Going through the data below, find how many lines include the word "Beyin", and reply with that number alone.

───── EXTRACTED MATERIAL

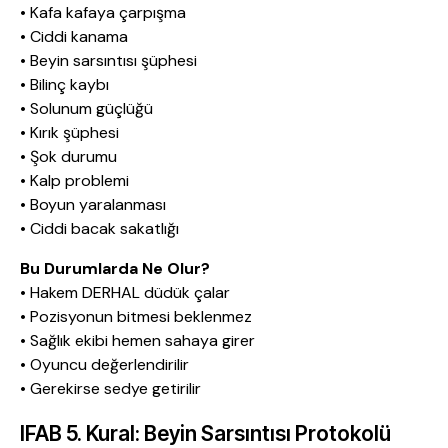
• Kafa kafaya çarpışma
• Ciddi kanama
• Beyin sarsıntısı şüphesi
• Bilinç kaybı
• Solunum güçlüğü
• Kırık şüphesi
• Şok durumu
• Kalp problemi
• Boyun yaralanması
• Ciddi bacak sakatlığı
Bu Durumlarda Ne Olur?
• Hakem DERHAL düdük çalar
• Pozisyonun bitmesi beklenmez
• Sağlık ekibi hemen sahaya girer
• Oyuncu değerlendirilir
• Gerekirse sedye getirilir
IFAB 5. Kural: Beyin Sarsıntısı Protokolü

──────────

(RESULT FOR THIS EXERCISE): 2